The participation of football fan groups in the subsequent wars, including their ties to paramilitary units led by individuals like Arkan, highlights the extent of the overlap between football fandom and political activism. Arkan’s progression from leading the “Delije” to commanding a paramilitary unit involved in war crimes illustrates how fan groups can be mobilized for broader political and military aims, often with the implicit or explicit consent of state authorities.

History seems to repeat itself in the Balkans, as seen in the recent trial of Veljko Belivuk, a football hooligan turned gang leader. This trial has further exposed the sinister ties between Serbia’s top leadership and violent drug gangs, casting additional shadows on the state’s complicity with criminal elements, as recently featured in a New York Times article. Belivuk’s claims of acting under President Aleksandar Vucic’s orders highlight the deep connections between political power, organized crime, and football fan groups in Serbia.

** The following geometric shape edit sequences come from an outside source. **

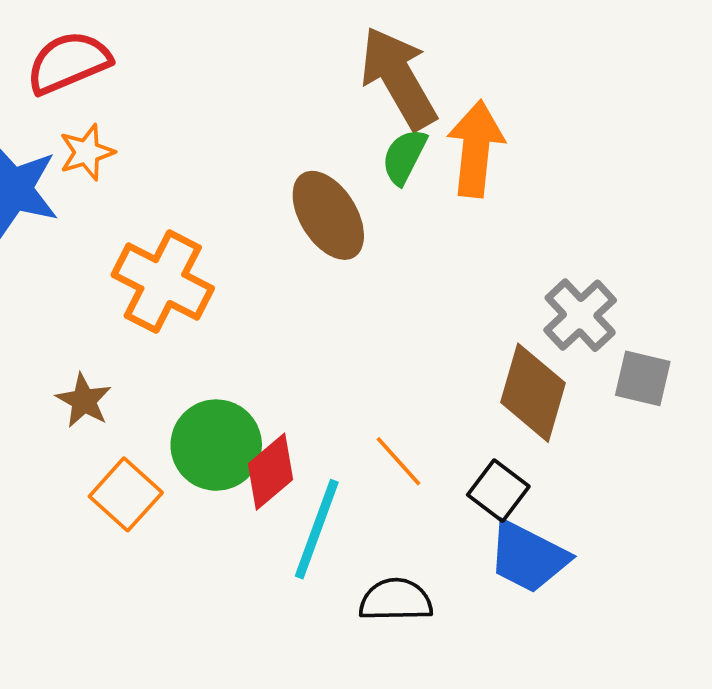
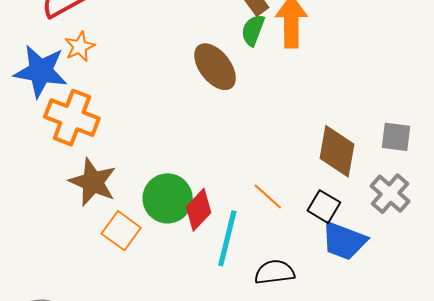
orange cross: (163, 282) -> (72, 118), moved
gray cross: (580, 315) -> (390, 194), moved
brown star: (84, 401) -> (93, 182), size x1.6

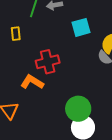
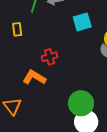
red cross: (48, 62) -> (50, 57), size x0.7

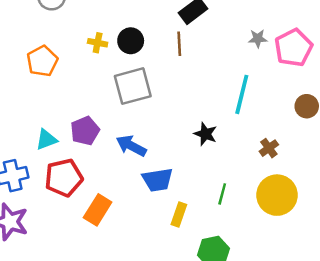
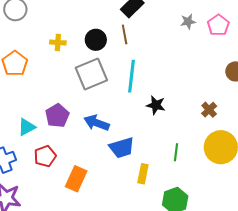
black circle: (131, 41) -> (96, 40), moved
pink pentagon: (294, 48) -> (218, 25), size x0.7
cyan line: (242, 94) -> (131, 76), moved
red pentagon: (64, 178) -> (45, 156), size x0.7

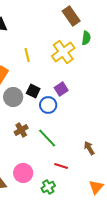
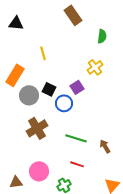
brown rectangle: (71, 16) -> (73, 15), moved
yellow cross: (63, 52) -> (95, 67), moved, size x0.7
brown cross: (21, 130) -> (37, 128), size x1.5
green line: (47, 138) -> (76, 138), moved, turned -30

Belivuk’s transformation from a football enthusiast to a criminal mastermind, along with his links to influential political figures and the alleged state-endorsed activities of his gang, mirrors the path taken by Arkan in the late ’80s and early ’90s. This showcases the dark intertwining of football fan culture with the criminal underworld and political schemes. This fusion not only pertains to criminal activities but also reflects the broader theme of Russian influence in Serbia, where football fan groups, traditionally engaged in nationalist causes, now also act as channels for expressing geopolitical allegiances, particularly towards Russia.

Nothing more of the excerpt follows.